4. Stronger organisational governance
Most organisations are incorporating AI risk into their overall risk management systems or establishing dedicated AI governance frameworks. These initiatives generally encompass staff training, incident response protocols, and, in some instances, oversight at the board level.
Some organisations also depend on third-party audits or expert panels to validate their risk management practices. Incident management is becoming increasingly transparent, with several companies publishing updates and engaging in threat information-sharing initiatives.
5. Early steps on content authentication
Many organisations are now notifying users when they interact with AI, using disclaimers or interface design. However, the technical tools for verifying AI-generated content—such as watermarking or cryptographic credentials—remain in the early stages.
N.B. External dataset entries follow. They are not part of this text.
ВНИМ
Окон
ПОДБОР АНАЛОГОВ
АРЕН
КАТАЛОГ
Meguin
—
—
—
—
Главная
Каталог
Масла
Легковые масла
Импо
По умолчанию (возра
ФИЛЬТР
Currently, adoption is led by a few major tech companies.
Despite limited uptake, several organisations are investing in these tools and contributing to international standard-setting efforts, including initiatives such as C2PA and NIST’s Synthetic Content Task Force.
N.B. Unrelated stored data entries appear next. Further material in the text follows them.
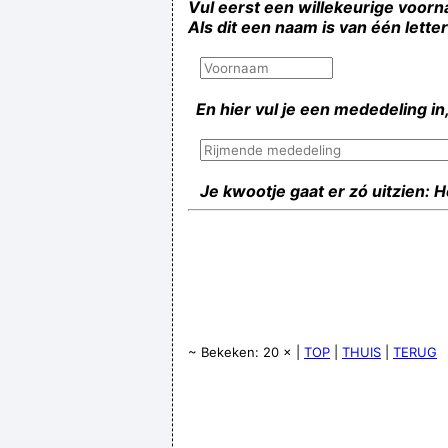
Vul eerst een willekeurige voorn
Als dit een naam is van één lette
En hier vul je een mededeling in,
Je kwootje gaat er zó uitzien: 
~ Bekeken: 20 × |
TOP
|
THUIS
|
TERUG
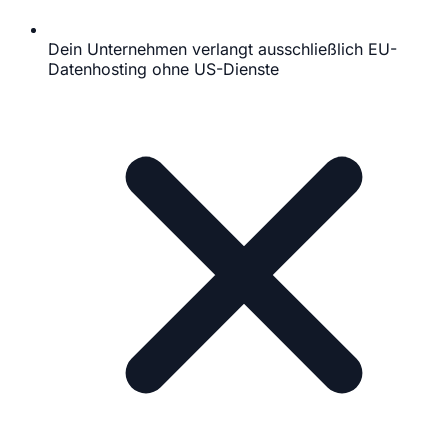
Dein Unternehmen verlangt ausschließlich EU-
Datenhosting ohne US-Dienste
6. Investing in AI safety and research
Organisations are increasingly investing in R&D to enhance AI safety, fairness, and interpretability. These efforts include internal safety labs, open-source tools, and collaborations with academia and civil society.
Several participants are contributing to the development of global safety norms through initiatives such as the Frontier Model Forum, the AI Safety Consortium, and the OECD’s Catalogue of Tools and Metrics for Trustworthy AI.
7. AI for public good and global priorities
Many organisations reported applying AI to address societal challenges, ranging from climate resilience and public health to education and accessibility. Examples include AI-powered diagnostics for tuberculosis, digital literacy programmes, and sustainable data infrastructure powered by renewable energy.
These initiatives are often linked to ESG priorities and the UN Sustainable Development Goals. Importantly, some organisations are tailoring tools for underserved regions and collaborating with civil society groups to design inclusive AI systems.
Ideas to improve the framework’s value for future reporting
Participants found the HAIP reporting process valuable for internal coordination, benchmarking, and clarifying roles and responsibilities around AI governance. While the framework has already proven useful, there is room to strengthen its relevance and usability:
- Keep pace with technological change: As AI capabilities evolve, the framework should adapt. Participants suggested updating it annually to reflect new risks and practices.
- Make reporting easier: Providing structured response options, drop-down menus, and clearer guidance could improve consistency and reduce barriers to participation.
- Offer tailored support: Role-specific modules for developers, deployers, and policymakers could help broaden engagement across the AI value chain.
- Encourage peer learning: Facilitated discussions and best practice exchanges among participants could strengthen the community of practice around trustworthy AI.
A foundation for global AI transparency
The HAIP reporting framework is a promising step towards greater transparency and accountability in the development of advanced AI systems. By voluntarily disclosing their practices, organisations not only build public trust but also help shape a shared understanding of what responsible AI looks like in practice.
The OECD will continue working with partners to refine the framework, support participating organisations, and expand its reach. These early insights mark the beginning of a broader journey towards operationalising the Hiroshima AI Process and advancing trustworthy AI on a global scale.